▸ **Task details**: Please could you give again the lines from the one holding "funkcje, które rozwijamy" through the final line of the data below, exactly, with no other lines?

-- Available data follows --

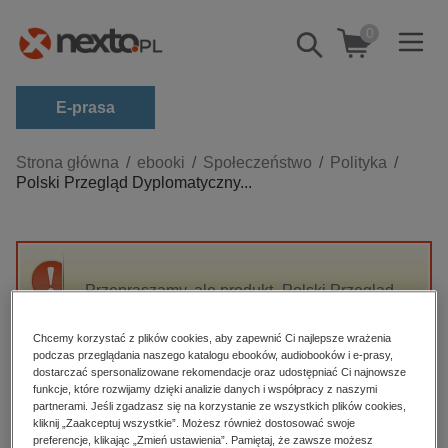
0
Pokaż/schowaj
wyszukiwarkę
E-prasa
Kategorie
Strona główna
ebooki
Społeczeństwo
Polityka
Polski Przegląd Dyplomatyczny...
Zobacz wszystkie E-prasa
budownictwo, aranżacja wnętrz
biznesowe, branżowe, gospodarka
Przepraszamy, ale produkt „Polski Przegląd
darmowe wydania
Dyplomatyczny 1/2021” nie jest dostępny.
dzienniki
Chcemy korzystać z plików cookies, aby zapewnić Ci najlepsze wrażenia
podczas przeglądania naszego katalogu ebooków, audiobooków i e-prasy,
edukacja
High-contrast mode
dostarczać spersonalizowane rekomendacje oraz udostępniać Ci najnowsze
hobby, sport, rozrywka
funkcje, które rozwijamy dzięki analizie danych i współpracy z naszymi
partnerami. Jeśli zgadzasz się na korzystanie ze wszystkich plików cookies,
Polecane
komputery, internet, technologie, informatyka
kliknij „Zaakceptuj wszystkie”. Możesz również dostosować swoje
preferencje, klikając „Zmień ustawienia”. Pamiętaj, że zawsze możesz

-- Available data concluded --

▸ **Solution to the problem**:
funkcje, które rozwijamy dzięki analizie danych i współpracy z naszymi
partnerami. Jeśli zgadzasz się na korzystanie ze wszystkich plików cookies,
Polecane
komputery, internet, technologie, informatyka
kliknij „Zaakceptuj wszystkie”. Możesz również dostosować swoje
preferencje, klikając „Zmień ustawienia”. Pamiętaj, że zawsze możesz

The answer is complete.